- _YOUR INSTRUCTIONS_:
Pull every line with "خانه" from the entries below.

- _LISTED ENTRIES_:
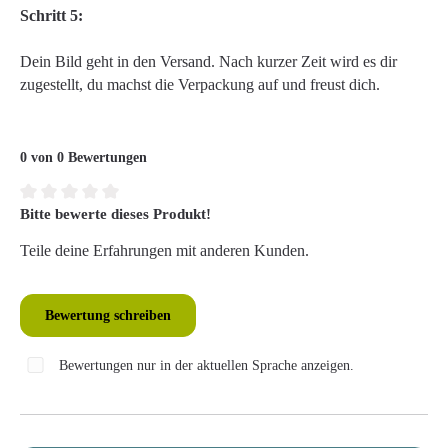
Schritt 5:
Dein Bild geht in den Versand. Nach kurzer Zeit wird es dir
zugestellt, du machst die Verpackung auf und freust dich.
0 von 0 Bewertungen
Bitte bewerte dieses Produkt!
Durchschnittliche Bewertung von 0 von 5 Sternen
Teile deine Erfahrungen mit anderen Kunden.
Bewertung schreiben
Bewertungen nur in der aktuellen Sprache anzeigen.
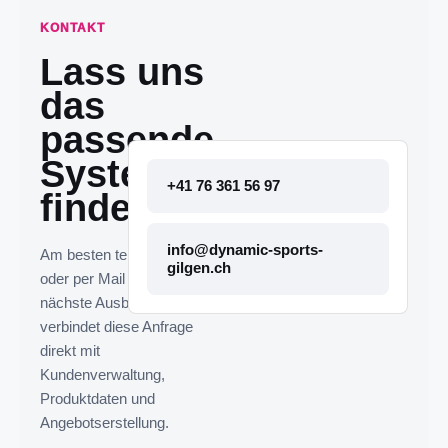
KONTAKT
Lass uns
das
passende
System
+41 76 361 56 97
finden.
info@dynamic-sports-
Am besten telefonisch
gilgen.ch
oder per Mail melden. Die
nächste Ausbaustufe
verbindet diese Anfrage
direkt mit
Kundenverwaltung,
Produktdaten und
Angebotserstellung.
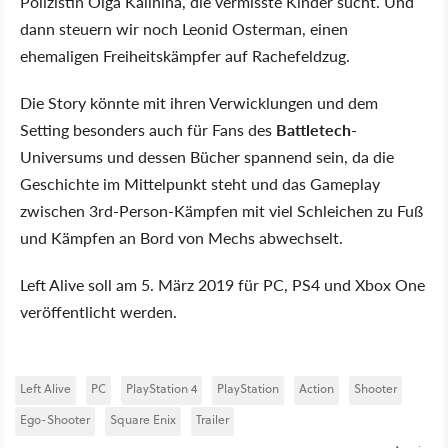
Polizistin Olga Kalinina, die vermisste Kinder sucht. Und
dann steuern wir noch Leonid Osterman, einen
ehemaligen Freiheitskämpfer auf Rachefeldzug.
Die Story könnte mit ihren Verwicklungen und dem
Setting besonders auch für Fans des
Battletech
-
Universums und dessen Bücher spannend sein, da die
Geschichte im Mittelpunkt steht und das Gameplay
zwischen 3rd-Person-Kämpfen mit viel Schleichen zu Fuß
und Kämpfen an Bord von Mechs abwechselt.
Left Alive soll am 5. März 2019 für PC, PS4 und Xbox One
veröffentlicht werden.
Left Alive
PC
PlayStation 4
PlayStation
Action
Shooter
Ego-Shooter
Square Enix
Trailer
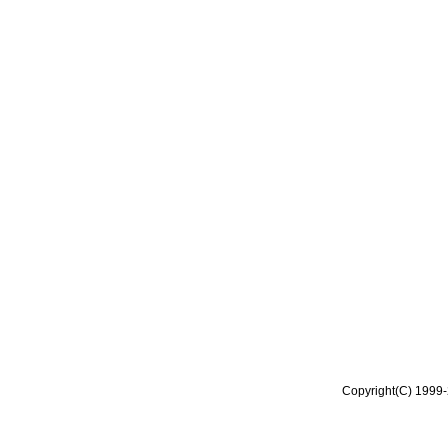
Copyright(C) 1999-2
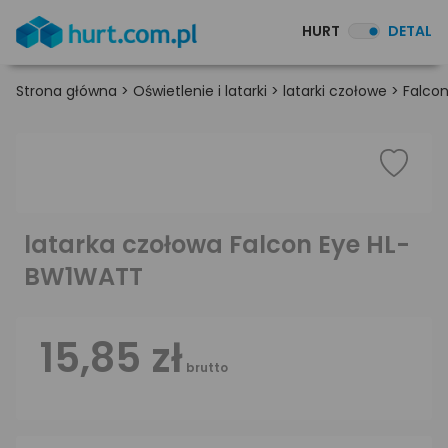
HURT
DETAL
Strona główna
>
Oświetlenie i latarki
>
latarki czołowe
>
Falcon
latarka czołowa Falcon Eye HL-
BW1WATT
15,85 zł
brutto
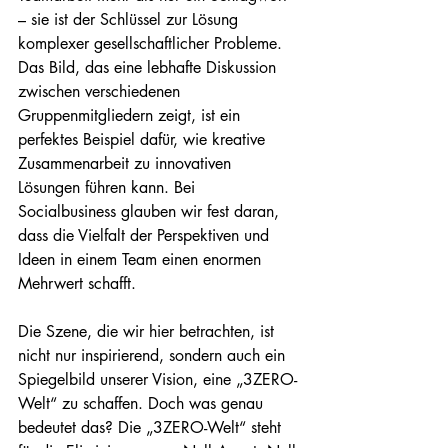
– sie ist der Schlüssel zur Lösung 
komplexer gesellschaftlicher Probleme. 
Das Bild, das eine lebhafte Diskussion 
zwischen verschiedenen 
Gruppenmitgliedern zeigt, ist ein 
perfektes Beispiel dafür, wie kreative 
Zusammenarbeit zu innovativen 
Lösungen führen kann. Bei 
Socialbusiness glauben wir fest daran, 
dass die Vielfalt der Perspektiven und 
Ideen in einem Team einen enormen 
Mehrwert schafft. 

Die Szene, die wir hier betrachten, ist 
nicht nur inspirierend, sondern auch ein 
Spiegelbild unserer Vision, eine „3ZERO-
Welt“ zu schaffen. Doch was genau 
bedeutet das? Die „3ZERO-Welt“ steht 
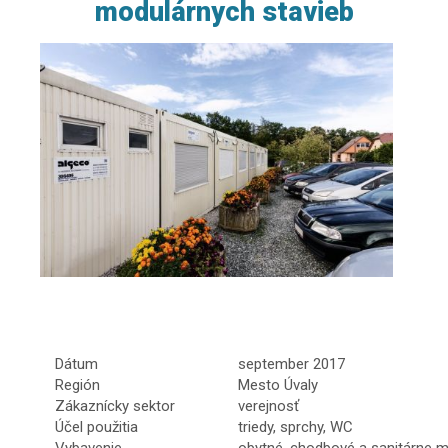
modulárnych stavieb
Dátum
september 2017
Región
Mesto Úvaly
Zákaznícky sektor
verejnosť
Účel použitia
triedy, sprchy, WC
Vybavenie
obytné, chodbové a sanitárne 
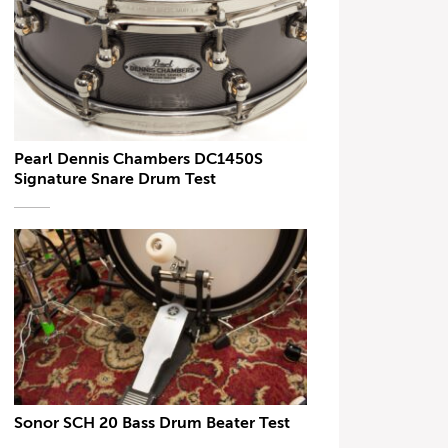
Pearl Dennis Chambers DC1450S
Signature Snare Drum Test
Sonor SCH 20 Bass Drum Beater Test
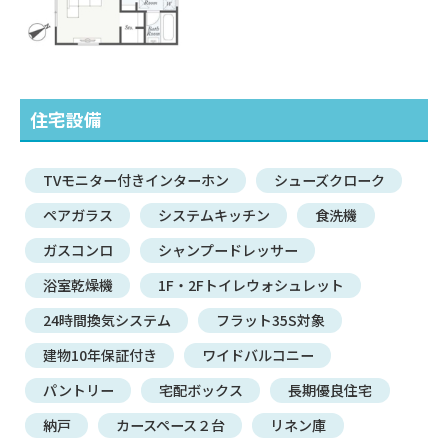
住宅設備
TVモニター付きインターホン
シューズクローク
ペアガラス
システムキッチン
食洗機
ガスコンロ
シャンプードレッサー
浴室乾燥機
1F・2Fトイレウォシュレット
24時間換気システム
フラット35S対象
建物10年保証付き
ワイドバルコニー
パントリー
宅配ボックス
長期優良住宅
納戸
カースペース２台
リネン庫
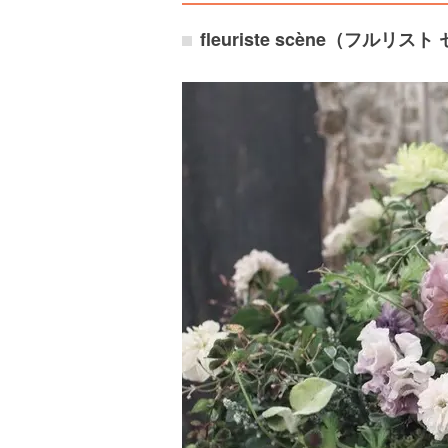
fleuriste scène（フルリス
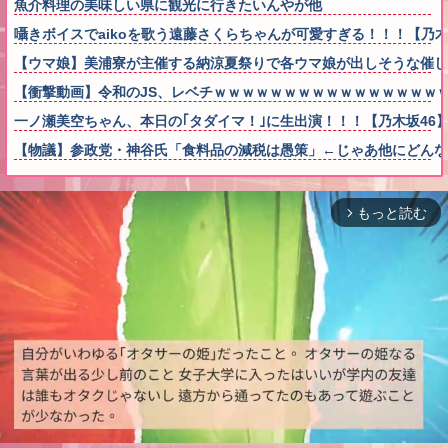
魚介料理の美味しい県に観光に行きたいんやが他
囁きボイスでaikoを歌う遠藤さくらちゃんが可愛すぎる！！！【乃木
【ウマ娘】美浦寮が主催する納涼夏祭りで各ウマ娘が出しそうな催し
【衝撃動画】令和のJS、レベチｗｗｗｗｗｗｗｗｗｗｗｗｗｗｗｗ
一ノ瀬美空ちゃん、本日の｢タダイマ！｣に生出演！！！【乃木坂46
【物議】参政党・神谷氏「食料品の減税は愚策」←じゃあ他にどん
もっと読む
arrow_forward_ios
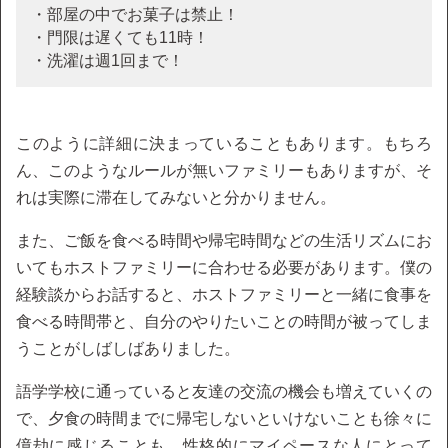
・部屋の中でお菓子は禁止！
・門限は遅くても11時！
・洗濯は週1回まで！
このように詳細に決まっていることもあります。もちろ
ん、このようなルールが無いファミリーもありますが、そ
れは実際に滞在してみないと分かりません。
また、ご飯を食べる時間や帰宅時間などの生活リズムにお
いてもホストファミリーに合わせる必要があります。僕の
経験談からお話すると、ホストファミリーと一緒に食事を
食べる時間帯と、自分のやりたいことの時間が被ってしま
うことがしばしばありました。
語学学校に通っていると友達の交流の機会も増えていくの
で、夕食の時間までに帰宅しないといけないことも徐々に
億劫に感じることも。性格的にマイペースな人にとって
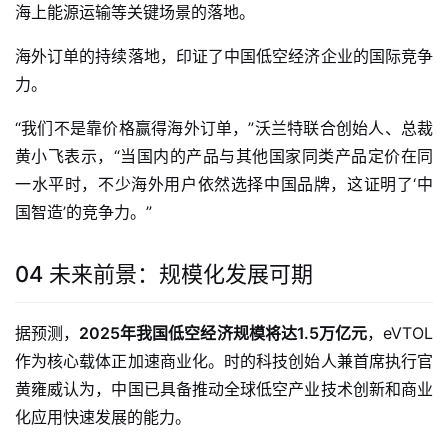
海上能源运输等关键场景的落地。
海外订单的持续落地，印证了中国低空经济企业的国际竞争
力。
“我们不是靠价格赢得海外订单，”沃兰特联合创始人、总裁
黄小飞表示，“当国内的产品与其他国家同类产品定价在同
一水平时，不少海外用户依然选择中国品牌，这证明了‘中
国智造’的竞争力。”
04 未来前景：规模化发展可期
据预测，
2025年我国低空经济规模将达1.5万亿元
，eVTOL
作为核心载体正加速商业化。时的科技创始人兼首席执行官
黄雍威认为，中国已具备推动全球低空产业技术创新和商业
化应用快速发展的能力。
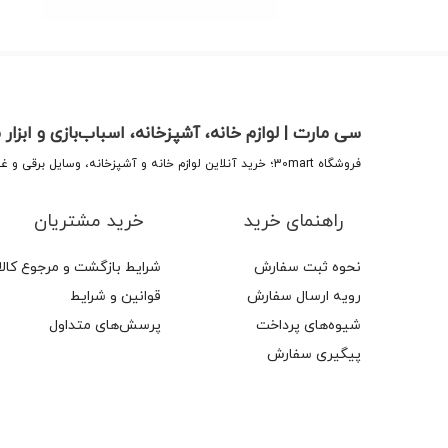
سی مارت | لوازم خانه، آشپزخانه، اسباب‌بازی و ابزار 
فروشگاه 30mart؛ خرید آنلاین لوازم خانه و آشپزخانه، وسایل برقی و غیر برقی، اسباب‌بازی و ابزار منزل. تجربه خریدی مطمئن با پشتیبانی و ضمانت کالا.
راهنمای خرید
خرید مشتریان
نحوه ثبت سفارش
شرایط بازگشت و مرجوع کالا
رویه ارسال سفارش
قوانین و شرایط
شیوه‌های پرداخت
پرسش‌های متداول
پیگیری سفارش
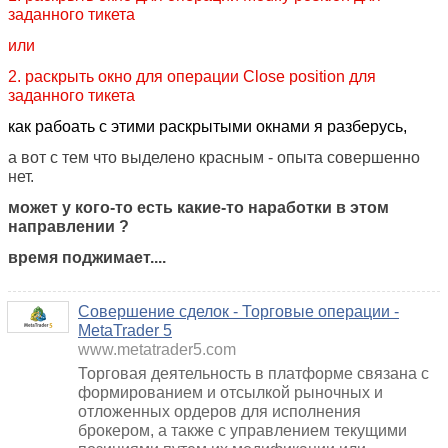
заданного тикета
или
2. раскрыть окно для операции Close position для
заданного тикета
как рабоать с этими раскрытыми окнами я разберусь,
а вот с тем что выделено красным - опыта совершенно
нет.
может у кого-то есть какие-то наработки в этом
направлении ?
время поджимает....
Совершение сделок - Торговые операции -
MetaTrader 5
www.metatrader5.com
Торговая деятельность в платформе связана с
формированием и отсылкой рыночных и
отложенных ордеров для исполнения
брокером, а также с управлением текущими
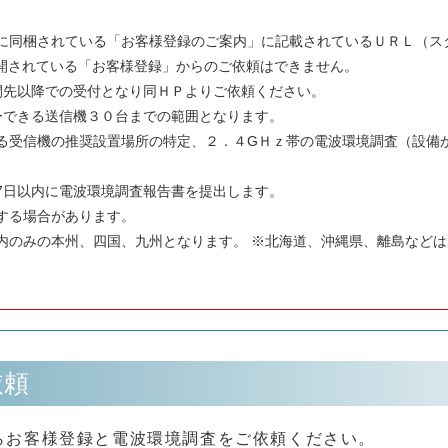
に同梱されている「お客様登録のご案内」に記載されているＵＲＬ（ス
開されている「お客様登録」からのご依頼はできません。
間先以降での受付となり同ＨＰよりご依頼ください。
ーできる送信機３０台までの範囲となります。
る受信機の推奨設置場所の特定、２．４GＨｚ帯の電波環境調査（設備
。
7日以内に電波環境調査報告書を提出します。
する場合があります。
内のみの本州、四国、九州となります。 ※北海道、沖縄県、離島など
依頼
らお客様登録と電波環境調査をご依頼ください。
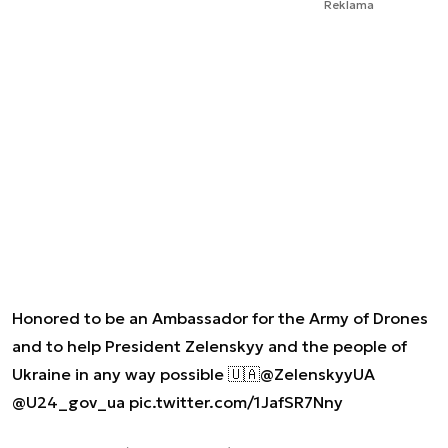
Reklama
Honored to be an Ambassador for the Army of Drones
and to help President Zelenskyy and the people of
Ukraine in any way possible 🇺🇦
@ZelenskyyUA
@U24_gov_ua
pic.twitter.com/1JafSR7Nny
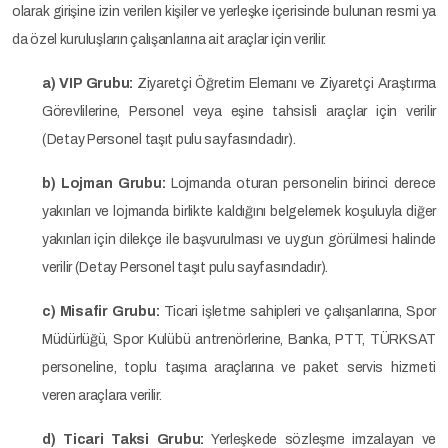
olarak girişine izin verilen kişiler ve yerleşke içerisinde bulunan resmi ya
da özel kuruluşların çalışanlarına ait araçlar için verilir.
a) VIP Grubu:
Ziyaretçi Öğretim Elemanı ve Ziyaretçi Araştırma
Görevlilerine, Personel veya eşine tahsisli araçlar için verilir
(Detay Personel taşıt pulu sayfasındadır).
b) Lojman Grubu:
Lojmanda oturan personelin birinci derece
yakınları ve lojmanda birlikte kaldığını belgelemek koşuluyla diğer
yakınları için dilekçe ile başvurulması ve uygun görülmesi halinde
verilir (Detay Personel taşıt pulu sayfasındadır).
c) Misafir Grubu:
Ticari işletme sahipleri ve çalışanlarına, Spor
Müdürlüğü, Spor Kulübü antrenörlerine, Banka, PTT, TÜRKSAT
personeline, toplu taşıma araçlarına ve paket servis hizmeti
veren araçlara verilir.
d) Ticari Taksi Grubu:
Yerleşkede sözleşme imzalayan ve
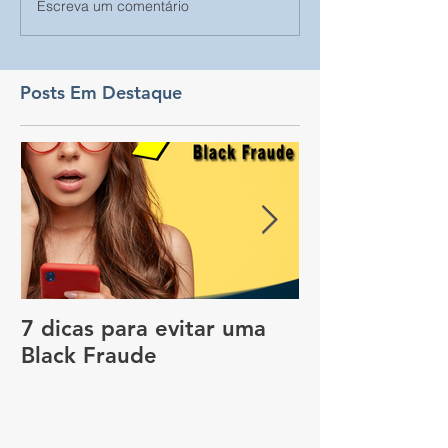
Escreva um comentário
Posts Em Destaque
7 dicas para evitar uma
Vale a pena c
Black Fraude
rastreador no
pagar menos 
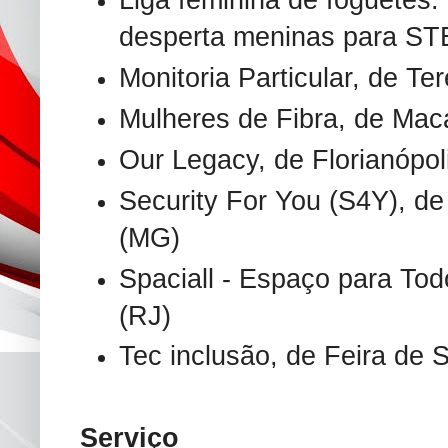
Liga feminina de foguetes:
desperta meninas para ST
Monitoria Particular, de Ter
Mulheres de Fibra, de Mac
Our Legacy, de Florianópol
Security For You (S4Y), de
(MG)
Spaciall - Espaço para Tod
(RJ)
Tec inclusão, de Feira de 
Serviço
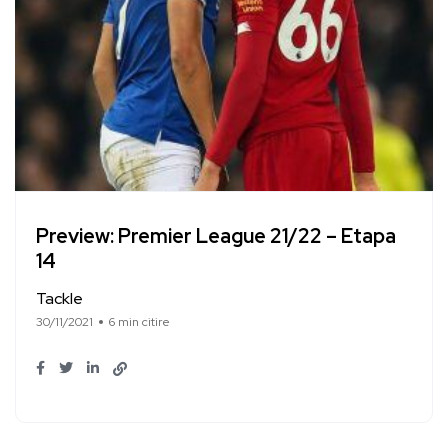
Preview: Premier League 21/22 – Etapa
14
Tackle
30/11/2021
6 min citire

- _SOLUTION TO THE PROBLEM_:
سی مارت | لوازم خانه، آشپزخانه، اسباب‌بازی و ابزار 
فروشگاه 30mart؛ خرید آنلاین لوازم خانه و آشپزخانه، وسایل برقی و غیر برقی، اسباب‌بازی و ابزار منزل. تجربه خریدی مطمئن با پشتیبانی و ضمانت کالا.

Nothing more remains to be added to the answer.